How you choose to interface with a computer is important, and the options vary wildly. You can use the always-efficient keyboard and mouse combo, track your body movement with a Kinect sensor, or simply speak your commands. The rising popularity of wearables is generating a need for tactile interfaces that can be subtly manipulated when you’re out and about. Serpentine takes a novel approach towards providing that by sensing how you squeeze, twist, and pull a cable.
Serpentine is a thin, flexible multi-material cable that’s ideal for wearables like necklaces and bracelets. The cable is made up of silicone embedded with coiled copper wire and conductive nylon thread. That unique construction makes it possible to measure changes in resistance as the cord is deformed. Because the resistance changes differently based on how the cable is deformed, Serpentine can register unique deformation “gestures.”

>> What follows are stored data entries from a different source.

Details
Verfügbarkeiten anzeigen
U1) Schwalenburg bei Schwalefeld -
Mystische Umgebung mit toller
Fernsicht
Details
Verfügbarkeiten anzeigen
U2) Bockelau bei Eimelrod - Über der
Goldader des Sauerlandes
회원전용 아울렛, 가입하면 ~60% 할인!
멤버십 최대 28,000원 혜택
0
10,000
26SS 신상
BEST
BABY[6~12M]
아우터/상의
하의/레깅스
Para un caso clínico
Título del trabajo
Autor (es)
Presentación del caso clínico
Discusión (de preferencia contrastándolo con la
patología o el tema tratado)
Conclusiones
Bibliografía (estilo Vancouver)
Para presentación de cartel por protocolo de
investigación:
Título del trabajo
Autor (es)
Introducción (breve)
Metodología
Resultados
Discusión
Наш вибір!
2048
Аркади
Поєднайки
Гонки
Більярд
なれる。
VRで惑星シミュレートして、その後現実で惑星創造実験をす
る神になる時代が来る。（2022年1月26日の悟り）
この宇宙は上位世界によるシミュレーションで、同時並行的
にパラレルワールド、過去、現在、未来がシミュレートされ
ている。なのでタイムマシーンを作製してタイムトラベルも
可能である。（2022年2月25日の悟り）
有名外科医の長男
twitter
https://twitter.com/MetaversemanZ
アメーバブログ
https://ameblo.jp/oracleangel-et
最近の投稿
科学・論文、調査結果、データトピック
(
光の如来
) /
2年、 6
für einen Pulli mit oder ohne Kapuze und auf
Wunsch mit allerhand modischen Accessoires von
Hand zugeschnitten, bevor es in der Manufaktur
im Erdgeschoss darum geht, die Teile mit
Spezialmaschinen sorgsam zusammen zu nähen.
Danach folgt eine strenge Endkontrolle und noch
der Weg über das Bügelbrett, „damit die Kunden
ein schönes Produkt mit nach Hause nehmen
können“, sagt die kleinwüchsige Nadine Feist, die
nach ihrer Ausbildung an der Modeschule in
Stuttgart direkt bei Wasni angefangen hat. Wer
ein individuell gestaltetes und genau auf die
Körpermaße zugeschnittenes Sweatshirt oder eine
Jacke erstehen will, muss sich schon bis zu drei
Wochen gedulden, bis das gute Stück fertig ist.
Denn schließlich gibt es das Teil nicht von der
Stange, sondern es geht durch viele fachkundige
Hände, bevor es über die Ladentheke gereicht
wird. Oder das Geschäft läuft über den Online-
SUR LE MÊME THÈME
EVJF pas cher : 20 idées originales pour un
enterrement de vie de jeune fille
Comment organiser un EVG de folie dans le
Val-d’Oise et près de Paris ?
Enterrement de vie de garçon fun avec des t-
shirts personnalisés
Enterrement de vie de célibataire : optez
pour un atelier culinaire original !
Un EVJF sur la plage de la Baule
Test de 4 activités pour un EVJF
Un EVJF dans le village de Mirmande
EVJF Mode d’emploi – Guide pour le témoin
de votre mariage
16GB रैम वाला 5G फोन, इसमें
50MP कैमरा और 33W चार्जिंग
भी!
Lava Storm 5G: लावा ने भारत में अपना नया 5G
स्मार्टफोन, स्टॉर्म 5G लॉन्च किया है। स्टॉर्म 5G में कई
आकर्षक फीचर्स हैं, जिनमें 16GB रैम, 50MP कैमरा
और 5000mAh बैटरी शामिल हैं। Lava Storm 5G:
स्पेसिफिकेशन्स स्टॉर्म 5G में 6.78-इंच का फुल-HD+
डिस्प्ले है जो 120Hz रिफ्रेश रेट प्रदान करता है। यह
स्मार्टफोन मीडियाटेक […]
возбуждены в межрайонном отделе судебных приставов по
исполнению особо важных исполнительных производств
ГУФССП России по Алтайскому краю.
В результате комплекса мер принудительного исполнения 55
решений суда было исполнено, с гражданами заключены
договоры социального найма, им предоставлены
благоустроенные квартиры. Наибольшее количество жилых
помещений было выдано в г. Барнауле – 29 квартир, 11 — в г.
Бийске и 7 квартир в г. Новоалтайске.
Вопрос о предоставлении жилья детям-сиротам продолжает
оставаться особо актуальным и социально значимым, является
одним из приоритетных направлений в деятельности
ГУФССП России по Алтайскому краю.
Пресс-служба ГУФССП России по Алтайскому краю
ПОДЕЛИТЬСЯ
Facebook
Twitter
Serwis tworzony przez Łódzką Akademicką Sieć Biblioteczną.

Classifying those resistance changes as a specific gestures, however, is a complex challenge. The analog nature of the setup means that the measurements are somewhat inconsistent, and depend on where you deform it and by how much. The solution was to use machine learning to train the system on the basic gestures. After training, Serpentine can recognize tapping, twisting, pressing, stretching, and sliding. Those basic gestures can then be combined for more complex input, yielding a wearable that could potentially be a practical way to interact with your computer or smartphone.